* _WORK TO BE COMPLETED_: The response should hold each line from the entries below where "with" is found.

Segment Open

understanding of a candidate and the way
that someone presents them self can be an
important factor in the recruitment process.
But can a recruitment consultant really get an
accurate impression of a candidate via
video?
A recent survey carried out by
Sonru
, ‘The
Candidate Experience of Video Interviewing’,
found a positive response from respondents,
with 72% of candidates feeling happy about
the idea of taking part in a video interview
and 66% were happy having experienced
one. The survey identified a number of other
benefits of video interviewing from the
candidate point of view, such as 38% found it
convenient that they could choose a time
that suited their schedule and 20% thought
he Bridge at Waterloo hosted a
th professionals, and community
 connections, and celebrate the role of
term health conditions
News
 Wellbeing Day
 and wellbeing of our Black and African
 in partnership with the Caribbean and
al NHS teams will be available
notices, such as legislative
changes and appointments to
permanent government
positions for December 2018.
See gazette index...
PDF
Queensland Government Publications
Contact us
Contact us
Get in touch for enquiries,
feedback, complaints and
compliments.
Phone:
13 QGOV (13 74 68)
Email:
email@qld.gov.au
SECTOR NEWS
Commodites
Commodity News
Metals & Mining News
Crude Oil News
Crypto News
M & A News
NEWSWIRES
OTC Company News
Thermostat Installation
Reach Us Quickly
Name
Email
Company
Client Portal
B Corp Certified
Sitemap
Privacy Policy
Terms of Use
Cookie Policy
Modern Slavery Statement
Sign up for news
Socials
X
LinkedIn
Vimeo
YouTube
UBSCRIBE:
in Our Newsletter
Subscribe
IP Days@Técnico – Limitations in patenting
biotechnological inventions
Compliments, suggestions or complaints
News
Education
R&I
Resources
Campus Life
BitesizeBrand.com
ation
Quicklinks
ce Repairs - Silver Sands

Segment Closed

* _RESULT OF THE EXERCISE_:
with 72% of candidates feeling happy about
 in partnership with the Caribbean and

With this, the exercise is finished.